Living in the Bronx is no joke.
It is about 3:30 a.m. and I was lying in bed. The mosquitoes have begun to hop around yesterday, so I decided installed some screens on the windows to keep these blood thirsty Dipterans away from my flesh. Most other invertebrates I would love to classify, preserve, and observe (not necessarily in that order of course, haha pun, Order), but mosquitoes are particularly nasty in the Soundview projects of the Bronx.
One downfall with using the screens is that they don't work. After graduating from Vermont, and doing research in bogs, I thought I have seen the worst (as far as black flies and mosquitoes are concerned). However I woke up at 3:30 in the morning and again I was itchy on my arms and legs. It doesn't help that I was recently burned near my elbow, while trying to set up my room, by a light bulb. Picture can be seen on this account:
However, it was not the mosquitoes who woke me up. The screens also have a downfall in their ability to keep out noise, since the windows need to opened for the fresh air (and arthropods) to crawl in. I heard the voices of a few men downstairs, and it was a bit creepy. They were talking about loyalty and being "Bloods". The Bloods are a gang here in New York, and they do normal gang things. It was a bit scary for me to hear their conversation. I have been a New Yorker all of my life, but this was just crazy. They were talking about beating up some police and about money. No I am not being racist, I didn't even see their race. I was lying in bed wondering why they had to shout as opposed to speaking in a normal tone, sort of like normal, educated people. Then I rethought, and realized that in Soundview the normal was to not be educated. My conclusion is that they were probably drunk on alcohol, or high on 420. In any case, they woke me up.
I really want to get out of the Bronx. The ideal situation for me would be to get a stable job where I can grow professionally and personally. One that pays the rent. One where I can pay rent in NYC (yes Manhattan), and be a bit more secure than here in the projects. If your wondering what makes my current situation so bad, you have not searched my current location on wikipedia. Here, I did it for you:
And if you missed it, it reads:
"Still in 2002 Soundview was named the murder capital of NYC."
Is this what life after college is supposed to feel like? Am I supposed to live in fear at home? I would like to think not. UVM doesn't help either. There is an alumni association, but I doubt they will be willing to help a jobless person like me find a job and a new living situation in this recession. And so for now I will just live in fear.
Well I can honestly say I know what it feels like to be scared while walking home. The funny thing is that it doesn't really matter whether the street is lit or not. These people will take what they can and might kill you if they felt inclined. I do not think they would listen to my voice of reason. One that simply asks them to quiet down. I fear because ever since I was in middle school I have been targeted and attacked by students living in the Bronx. I thought UVM was my way out, but after graduating, there is no difference.

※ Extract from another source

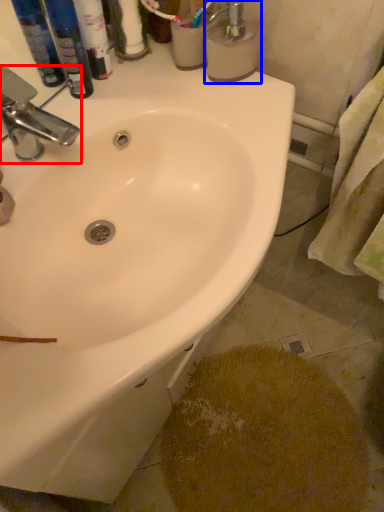 Question: Which of the following is the closest to the observer, tap (highlighted by a red box) or soap dispenser (highlighted by a blue box)?

Choices:
 (A) tap
 (B) soap dispenser

Answer: (A) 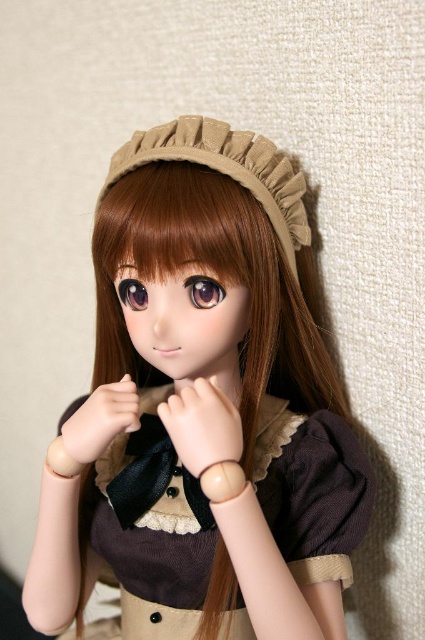 The brown corduroy dress at center is placed on a hanger. You are a tailor who needs to reach the dress to adjust the hem. Your arm can extend 28 inches. Can you reach the dress?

Why do people choose to hurt each other rather than help one another? I do not know. I do know that I need help and fast. I have a Bachelors of Science in Biology. I do not have a job at this moment, but I am actively looking. I would do just about anything to get out of the Bronx. I am an educated, Latino male who has worked with two of the greatest Ecologists of our time, Nicholas James Gotelli (Biology Deptartment, UVM) and Aaron Ellison (Harvard Forest Research Facility).
I remember once seeing a movie called from Homeless to Harvard. I feel like I just moved backwards, from Harvard to living in a situation where I would rather be homeless. Seriously, being homeless in Burlington Vermont must be better than living in this hell hole. At least I will not fear for my life on a daily basis.
It is sad that this is what my life has become. And then I wonder to myself, why did I even try. If I just got a job right after high school I would probably be in a better position than I am now. As a matter of fact, I am sure of it. College has gotten me nothing but a useless degree. I am actually in a worse living situation then I was before going to UVM. Everyone always says, well now you have something to fall back on. Not really. What does one do, with a B.S. in Bio? Probably become a teacher. I need to see what it takes to obtain a teaching certification here in the city. Then I could make something of myself, at least for now. I was thinking of getting my Masters in education. I could get it done with quickly, being that I am not working, but I still need a safe place to live. I am scared to leave my apartment. Scared for my life. And that is the way the world is for me.